On Tuesday, a bill to recover wrongfully paid government pensions — under a regulation passed in 1971 that allowed KMT officials who held public office to add years worked as a party official to their civil service record — passed its third legislative reading.
About 381 retirees, including former vice president Lien Chan (連戰), former Examination Yuan president John Kuan (關中) and Chinese Nationalist Party (KMT) Vice Chairman Jason Hu (胡志強), who are paid retirement benefits based on their combined service will have their retirement payments recalculated and be required to return excess payments.
This is intended to display the government’s determination to carry through reform, but many of those affected say that applying the bill retroactively and requiring that payments be returned is unreasonable.
The 1971 regulation was the result of an abnormal situation. In the one-party state, there was a revolving door between the government and the KMT. After some time in government, officials transferred to the KMT to gain more experience, and party position sometimes even outranked government positions. It was normal for the party to train government officials and even direct government policy.
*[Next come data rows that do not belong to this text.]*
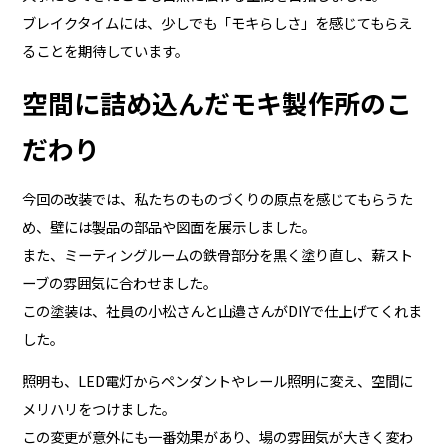
ブレイクタイムには、少しでも「モキらしさ」を感じてもらえ
ることを期待しています。
空間に詰め込んだモキ製作所のこ
だわり
今回の改装では、私たちのものづくりの原点を感じてもらうた
め、壁には製品の部品や図面を展示しました。
また、ミーティングルームの鉄骨部分を黒く塗り直し、薪スト
ーブの雰囲気に合わせました。
この塗装は、社員の小松さんと山邉さんがDIYで仕上げてくれま
した。
照明も、LED電灯からペンダントやレール照明に変え、空間に
メリハリをつけました。
この変更が意外にも一番効果があり、場の雰囲気が大きく変わ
We just have to look at Beijing today to understand that party secretaries have more power than provincial governors or ministers, and to understand what it was like in Taiwan during the one-party state era.
Since officials could move freely between the KMT and the government, benefits continued seamlessly, which of course was the main reason for the system that accepts service in the KMT as qualifying for national pension payments.
Constitutional interpretations 5, 7 and 12 — issued in 1952 and 1953 — state that party secretaries, legislators and party officials were not civil servants, making the practice unconstitutional. However, at the time, the party overruled everything and the Council of Grand Justices’ interpretation fell on deaf ears.
The government continued to condone combining government and party duties. The Examination Yuan was guilty of dereliction of duty and violation of the Constitution, but it was also powerless. The practice has remained and has not been addressed, even though the KMT has lost government power on two occasions.
Given the democratic and legal sophistication of Taiwan and Taiwanese today, a practice that unfairly exploits government resources should be recognized as a violation of social justice and should no longer be tolerated. Yet historical inertia and the stubborn resistance put up by remnants of the one-party state prevented the Democratic Progressive Party (DPP) from shaking up the party-state during its first presidential term, when it did not control the legislature.
This time, the DPP has the political clout to pursue this goal, and it can no longer turn a blind eye.
The government’s personnel system may be flawed, but those who enjoy the benefits of combined years of service do not do so out of greed; the regulations are not their fault.
Still, accepting such unreasonable income is shameful. Returning the overpayments to the government would give them peace of mind. If they are not enjoying an adequate income after their retirement, returning the money could mean economic problems, but the act has incorporated a minimum income level and it would only affect those that have a monthly income of NT$25,000 or more.
The combined years of service regulation resulted from historical factors, and the facts of the situation are abundantly clear. Fewer than 400 people would be affected. This is a first step toward ending an unjust system and correcting past wrongs.